The company filed a motion to place the final three paragraphs of the letter under seal, which include allegations about Zillow scraping websites for sales leads and listing information that it uses to benchmark its own listing data. Erin Coningsby, a senior program manager at Zillow, said in a declaration filed with the court that the last three paragraphs “reflect an erroneous and limited knowledge” of Zillow’s operations, but also contains confidential information.

“While it contains many inaccuracies, it also discusses various proprietary systems and business information of Zillow that are highly sensitive and trade secret information of Zillow,” Coningsby said. “This information was not publicly known prior to April 10, 2015, was kept highly confidential by Zillow and was disclosed within Zillow only on a very limited need-to-know basis.”

A judge at the King County Superior Court agreed with Zillow, at least in part, granting the company’s motion to seal part of the document.

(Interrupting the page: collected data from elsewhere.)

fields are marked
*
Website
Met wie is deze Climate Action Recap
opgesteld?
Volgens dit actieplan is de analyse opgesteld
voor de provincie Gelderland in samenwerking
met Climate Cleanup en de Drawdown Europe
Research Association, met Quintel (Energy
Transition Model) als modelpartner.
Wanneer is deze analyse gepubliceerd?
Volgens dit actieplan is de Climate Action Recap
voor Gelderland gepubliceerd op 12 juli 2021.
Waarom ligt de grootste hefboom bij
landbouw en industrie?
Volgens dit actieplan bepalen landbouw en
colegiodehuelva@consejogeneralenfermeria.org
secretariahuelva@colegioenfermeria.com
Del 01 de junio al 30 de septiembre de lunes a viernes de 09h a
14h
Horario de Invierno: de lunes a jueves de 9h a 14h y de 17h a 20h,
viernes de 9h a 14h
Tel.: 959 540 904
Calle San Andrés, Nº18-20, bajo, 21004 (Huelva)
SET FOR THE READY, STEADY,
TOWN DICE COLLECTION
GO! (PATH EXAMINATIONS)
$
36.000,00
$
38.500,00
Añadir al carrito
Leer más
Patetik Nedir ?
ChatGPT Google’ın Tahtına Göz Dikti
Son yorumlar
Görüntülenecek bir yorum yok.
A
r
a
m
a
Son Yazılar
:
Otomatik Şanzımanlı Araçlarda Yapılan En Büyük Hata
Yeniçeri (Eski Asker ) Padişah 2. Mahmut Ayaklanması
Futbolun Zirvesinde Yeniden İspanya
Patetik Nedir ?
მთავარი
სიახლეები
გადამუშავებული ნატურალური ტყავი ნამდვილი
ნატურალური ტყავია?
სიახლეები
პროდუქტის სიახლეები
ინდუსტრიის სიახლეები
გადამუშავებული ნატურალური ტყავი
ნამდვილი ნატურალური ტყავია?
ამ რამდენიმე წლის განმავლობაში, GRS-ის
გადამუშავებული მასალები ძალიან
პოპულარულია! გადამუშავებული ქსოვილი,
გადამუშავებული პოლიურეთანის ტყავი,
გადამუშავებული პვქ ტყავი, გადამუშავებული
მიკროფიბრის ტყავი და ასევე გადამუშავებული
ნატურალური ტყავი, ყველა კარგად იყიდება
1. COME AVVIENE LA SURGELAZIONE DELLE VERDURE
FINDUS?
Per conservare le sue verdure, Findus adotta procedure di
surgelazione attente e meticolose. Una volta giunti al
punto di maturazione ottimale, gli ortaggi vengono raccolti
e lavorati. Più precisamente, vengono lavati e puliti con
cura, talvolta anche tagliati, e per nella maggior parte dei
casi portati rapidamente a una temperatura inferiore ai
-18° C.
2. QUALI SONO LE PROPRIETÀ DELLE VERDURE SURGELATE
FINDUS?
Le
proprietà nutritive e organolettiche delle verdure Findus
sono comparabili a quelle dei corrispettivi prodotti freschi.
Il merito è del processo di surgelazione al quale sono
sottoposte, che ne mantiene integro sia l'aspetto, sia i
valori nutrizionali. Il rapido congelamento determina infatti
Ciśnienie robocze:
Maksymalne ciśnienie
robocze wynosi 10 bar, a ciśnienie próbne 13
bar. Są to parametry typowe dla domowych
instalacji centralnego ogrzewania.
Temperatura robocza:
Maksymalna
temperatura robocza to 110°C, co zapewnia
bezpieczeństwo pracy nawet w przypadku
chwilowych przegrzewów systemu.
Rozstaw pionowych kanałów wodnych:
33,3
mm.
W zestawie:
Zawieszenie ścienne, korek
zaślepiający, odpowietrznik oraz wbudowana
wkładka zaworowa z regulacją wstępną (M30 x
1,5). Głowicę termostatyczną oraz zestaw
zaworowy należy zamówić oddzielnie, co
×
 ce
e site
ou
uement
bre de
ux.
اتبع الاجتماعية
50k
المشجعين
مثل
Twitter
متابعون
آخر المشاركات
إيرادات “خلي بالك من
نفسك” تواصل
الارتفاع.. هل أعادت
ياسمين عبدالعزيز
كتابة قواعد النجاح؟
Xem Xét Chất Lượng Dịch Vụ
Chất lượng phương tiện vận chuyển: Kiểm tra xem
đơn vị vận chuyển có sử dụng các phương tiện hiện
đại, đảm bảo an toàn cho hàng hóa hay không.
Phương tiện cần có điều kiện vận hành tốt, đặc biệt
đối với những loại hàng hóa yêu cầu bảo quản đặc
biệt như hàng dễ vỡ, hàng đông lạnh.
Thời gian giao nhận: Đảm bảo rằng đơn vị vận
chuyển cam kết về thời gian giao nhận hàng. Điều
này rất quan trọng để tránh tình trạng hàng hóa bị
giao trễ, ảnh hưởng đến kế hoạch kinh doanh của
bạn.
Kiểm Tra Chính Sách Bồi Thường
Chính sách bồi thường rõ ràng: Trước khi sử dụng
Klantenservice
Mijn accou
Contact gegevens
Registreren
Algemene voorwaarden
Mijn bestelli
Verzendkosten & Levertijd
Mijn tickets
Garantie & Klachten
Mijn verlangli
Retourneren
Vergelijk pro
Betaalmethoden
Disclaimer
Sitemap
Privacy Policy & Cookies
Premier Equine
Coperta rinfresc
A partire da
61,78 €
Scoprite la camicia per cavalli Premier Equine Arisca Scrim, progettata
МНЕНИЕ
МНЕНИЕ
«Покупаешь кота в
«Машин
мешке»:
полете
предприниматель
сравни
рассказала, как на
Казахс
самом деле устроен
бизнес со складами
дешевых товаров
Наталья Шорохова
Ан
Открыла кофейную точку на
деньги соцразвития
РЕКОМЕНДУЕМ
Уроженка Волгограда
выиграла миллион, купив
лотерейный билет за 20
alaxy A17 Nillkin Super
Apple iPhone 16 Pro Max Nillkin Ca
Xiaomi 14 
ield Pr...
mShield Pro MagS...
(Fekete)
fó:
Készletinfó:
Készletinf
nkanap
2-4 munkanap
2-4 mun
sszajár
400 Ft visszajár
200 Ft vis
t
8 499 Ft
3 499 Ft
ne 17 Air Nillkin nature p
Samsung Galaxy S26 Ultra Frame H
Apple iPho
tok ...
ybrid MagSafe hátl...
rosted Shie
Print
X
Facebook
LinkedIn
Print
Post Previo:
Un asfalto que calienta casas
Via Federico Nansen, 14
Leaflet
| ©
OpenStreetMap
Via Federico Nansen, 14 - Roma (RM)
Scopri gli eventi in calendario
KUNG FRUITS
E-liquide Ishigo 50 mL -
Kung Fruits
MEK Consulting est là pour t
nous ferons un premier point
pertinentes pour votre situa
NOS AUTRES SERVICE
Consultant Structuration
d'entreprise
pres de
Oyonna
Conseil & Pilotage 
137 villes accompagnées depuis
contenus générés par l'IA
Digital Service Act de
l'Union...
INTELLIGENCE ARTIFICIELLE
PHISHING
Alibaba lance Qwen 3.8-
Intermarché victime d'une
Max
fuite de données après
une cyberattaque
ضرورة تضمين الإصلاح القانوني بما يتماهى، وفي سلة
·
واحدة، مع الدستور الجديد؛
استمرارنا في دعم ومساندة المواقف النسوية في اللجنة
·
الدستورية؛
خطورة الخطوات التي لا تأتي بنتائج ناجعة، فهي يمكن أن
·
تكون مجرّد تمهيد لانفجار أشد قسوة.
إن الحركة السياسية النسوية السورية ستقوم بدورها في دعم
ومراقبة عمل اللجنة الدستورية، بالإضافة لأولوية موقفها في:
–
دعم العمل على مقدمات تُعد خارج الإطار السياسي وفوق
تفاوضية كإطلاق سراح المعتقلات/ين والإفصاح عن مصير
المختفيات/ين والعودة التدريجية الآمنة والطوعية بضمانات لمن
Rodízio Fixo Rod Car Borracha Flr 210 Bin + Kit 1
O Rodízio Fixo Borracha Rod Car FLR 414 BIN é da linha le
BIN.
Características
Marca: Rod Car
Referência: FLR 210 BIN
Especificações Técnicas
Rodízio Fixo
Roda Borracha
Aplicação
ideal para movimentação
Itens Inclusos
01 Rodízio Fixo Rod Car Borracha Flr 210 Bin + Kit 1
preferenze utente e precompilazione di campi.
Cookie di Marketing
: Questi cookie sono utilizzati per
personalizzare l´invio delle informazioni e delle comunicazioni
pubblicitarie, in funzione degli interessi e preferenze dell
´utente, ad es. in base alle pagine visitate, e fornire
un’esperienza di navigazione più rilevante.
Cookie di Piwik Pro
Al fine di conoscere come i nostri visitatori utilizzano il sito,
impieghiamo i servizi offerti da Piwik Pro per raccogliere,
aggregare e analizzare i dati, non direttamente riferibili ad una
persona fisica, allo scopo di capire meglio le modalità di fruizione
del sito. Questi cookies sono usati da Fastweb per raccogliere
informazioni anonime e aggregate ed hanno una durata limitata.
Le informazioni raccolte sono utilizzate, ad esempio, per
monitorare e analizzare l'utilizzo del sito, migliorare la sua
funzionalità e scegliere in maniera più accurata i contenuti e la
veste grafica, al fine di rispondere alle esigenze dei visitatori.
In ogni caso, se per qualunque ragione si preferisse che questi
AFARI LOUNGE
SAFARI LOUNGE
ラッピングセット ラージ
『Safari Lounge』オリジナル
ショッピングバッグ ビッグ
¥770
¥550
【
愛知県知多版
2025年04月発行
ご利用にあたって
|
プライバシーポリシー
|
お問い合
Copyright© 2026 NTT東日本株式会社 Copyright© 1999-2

Because the judge’s order isn’t public yet, it’s not clear exactly what sections of the document are under seal. Move, in its response to Zillow’s motion, argued that the document shouldn’t be redacted at all, save for an email address and phone number that was unredacted in the original filing. Move said that the content of the contested paragraphs “cannot possibly be trade secrets.”

“In these paragraphs, the whistleblower merely corroborates plaintiffs’ allegations in this case by describing how defendants are misappropriating plaintiffs’ proprietary data, confidential information and trade secrets,” Move wrote.

In addition to the wrangling over the letter, Zillow Chief Industry Development Officer (and former Move Chairman) Errol Samuelson also filed a declaration responding to previous allegations from Move, including a claim that he used trade secret information to tip off Zillow about purchasing Trulia. The declaration says that the “Trulia tip” was only an email saying that the industry would be in flux, not a specific tip-off about merger plans between Move and Trulia.

A representative for Move declined to comment on this report.